*EXERCISE*: Return the records word for word. Any pictures in them are not part of the copy.

*PROVIDED DATA*:
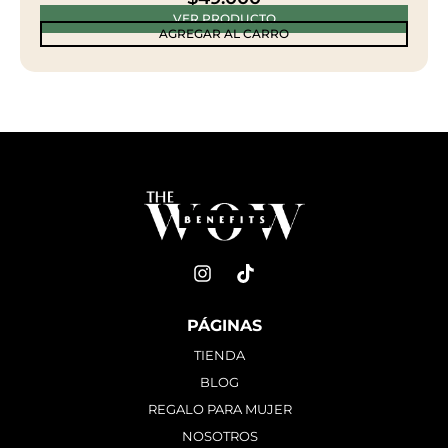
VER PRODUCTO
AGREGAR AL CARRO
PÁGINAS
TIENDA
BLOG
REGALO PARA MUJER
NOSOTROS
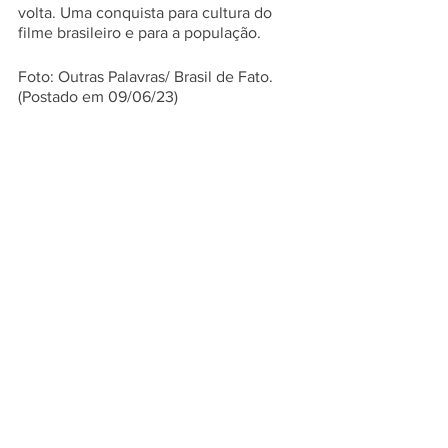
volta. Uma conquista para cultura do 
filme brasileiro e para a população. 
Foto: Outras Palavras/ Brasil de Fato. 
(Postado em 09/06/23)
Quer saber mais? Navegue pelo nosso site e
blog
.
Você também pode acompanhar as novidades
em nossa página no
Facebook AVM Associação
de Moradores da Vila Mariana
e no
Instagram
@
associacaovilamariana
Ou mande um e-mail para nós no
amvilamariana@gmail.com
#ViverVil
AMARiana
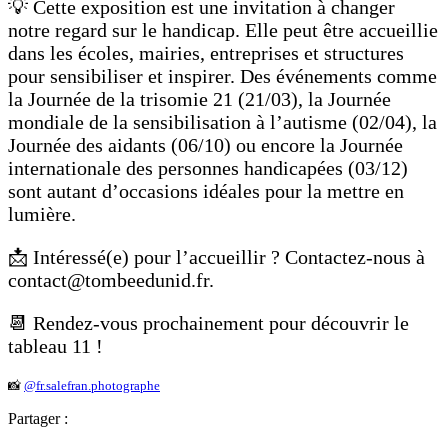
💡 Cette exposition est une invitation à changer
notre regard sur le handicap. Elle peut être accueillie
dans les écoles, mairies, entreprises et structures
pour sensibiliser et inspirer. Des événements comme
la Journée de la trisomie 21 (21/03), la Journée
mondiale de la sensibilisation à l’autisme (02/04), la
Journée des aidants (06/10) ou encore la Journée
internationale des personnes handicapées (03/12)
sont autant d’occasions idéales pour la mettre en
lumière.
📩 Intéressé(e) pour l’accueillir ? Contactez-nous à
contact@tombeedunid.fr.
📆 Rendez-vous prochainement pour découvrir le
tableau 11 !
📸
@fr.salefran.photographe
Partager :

*ANSWER TO THE PROBLEM*:
VER PRODUCTO
AGREGAR AL CARRO
PÁGINAS
TIENDA
BLOG
REGALO PARA MUJER
NOSOTROS
volta. Uma conquista para cultura do 
filme brasileiro e para a população. 
Foto: Outras Palavras/ Brasil de Fato. 
(Postado em 09/06/23)
Quer saber mais? Navegue pelo nosso site e
blog
.
Você também pode acompanhar as novidades
em nossa página no
Facebook AVM Associação
de Moradores da Vila Mariana
e no
Instagram
@
associacaovilamariana
Ou mande um e-mail para nós no
amvilamariana@gmail.com
#ViverVil
AMARiana
💡 Cette exposition est une invitation à changer
notre regard sur le handicap. Elle peut être accueillie
dans les écoles, mairies, entreprises et structures
pour sensibiliser et inspirer. Des événements comme
la Journée de la trisomie 21 (21/03), la Journée
mondiale de la sensibilisation à l’autisme (02/04), la
Journée des aidants (06/10) ou encore la Journée
internationale des personnes handicapées (03/12)
sont autant d’occasions idéales pour la mettre en
lumière.
📩 Intéressé(e) pour l’accueillir ? Contactez-nous à
contact@tombeedunid.fr.
📆 Rendez-vous prochainement pour découvrir le
tableau 11 !
📸
@fr.salefran.photographe
Partager :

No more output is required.